So I am trying to submit Form 119 for my less than one-month-old baby.
In Form 119 for "identity part" of my baby, it required some document with photo and full name. I can not provide this except for a birth cert which does not have a photo.

So could you let me know how did you do that step? Also could you share us what document you have submitted for Form 119? Thanks in advance!


----------



## montu_seshil (Feb 21, 2014)

benson said:


> Hi montu_seshil, congratulations to you!
> 
> Now I've got similar situation with you. I am PR living in AU and no visa label on my passport. I'd like to apply a passport for my new born baby, and realizing "form 119" is the only way for me.
> 
> ...


hi benson,

you need to provide passport size photo, with identity declaration by an Australian citizen (check form 119 this list who can signed endorse photo),


----------



## baderjavaid (Dec 21, 2014)

montu_seshil said:


> *Last update*
> 
> I have received passport last week.


Hey Montu, Congrats on getting passport.

I am about to start the process as expecting my child to be born this weekend.

Is it possible to get in touch with you to clarify few points in form 119. I found form 119 very complicating.

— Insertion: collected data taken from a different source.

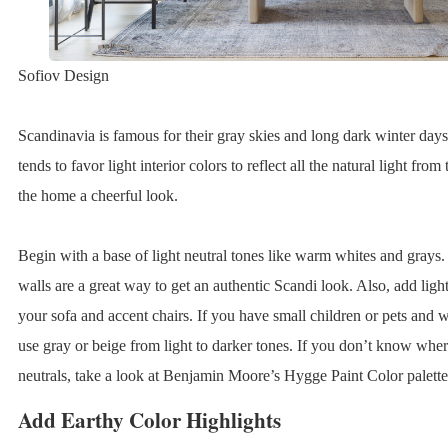
Sofiov Design
Scandinavia is famous for their gray skies and long dark winter days.
tends to favor light interior colors to reflect all the natural light fro
the home a cheerful look.
Begin with a base of light neutral tones like warm whites and grays.
walls are a great way to get an authentic Scandi look. Also, add ligh
your sofa and accent chairs. If you have small children or pets and w
use gray or beige from light to darker tones. If you don’t know wher
neutrals, take a look at Benjamin Moore’s Hygge Paint Color palette 
Add Earthy Color Highlights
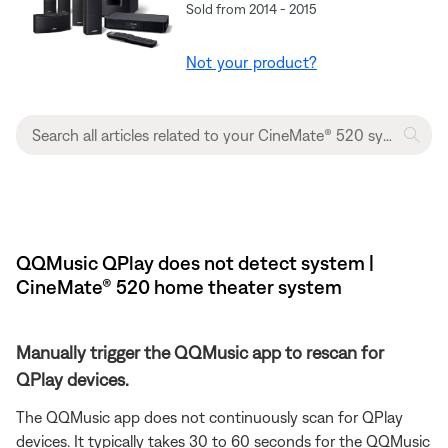
Sold from 2014 - 2015
Not your product?
QQMusic QPlay does not detect system |
CineMate® 520 home theater system
Manually trigger the QQMusic app to rescan for
QPlay devices.
The QQMusic app does not continuously scan for QPlay
devices. It typically takes 30 to 60 seconds for the QQMusic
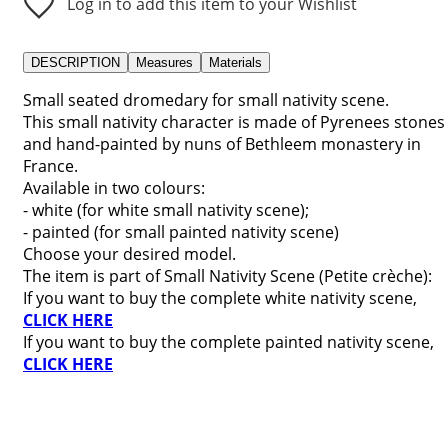
Log in to add this item to your Wishlist
DESCRIPTION
Measures
Materials
Small seated dromedary for small nativity scene.
This small nativity character is made of Pyrenees stones
and hand-painted by nuns of Bethleem monastery in
France.
Available in two colours:
- white (for white small nativity scene);
- painted (for small painted nativity scene)
Choose your desired model.
The item is part of Small Nativity Scene (Petite crèche):
If you want to buy the complete white nativity scene,
CLICK HERE
If you want to buy the complete painted nativity scene,
CLICK HERE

I would so much appreciate if you can share your contact details by sending a PM.

regards,

BJ


----------



## dr_tanya (Sep 9, 2016)

*Another question*

Hi montu_seshil, congratulations to you!

Just wanted to know what documents including yours and your baby's you provided with your form 119?


----------



## montu_seshil (Feb 21, 2014)

Hi dr_tanya,

this is what i submitted : 

Application form (make sure its one sided otherwise it will be rejected - and make sure all lines/boxes in form are clearly visible)
Child's birth certificate
Child's citizen certificate ( you do not have to take copy, as they will make it there)
and one of parent's identity. - i produced my driving license.

all documents were JP attested


----------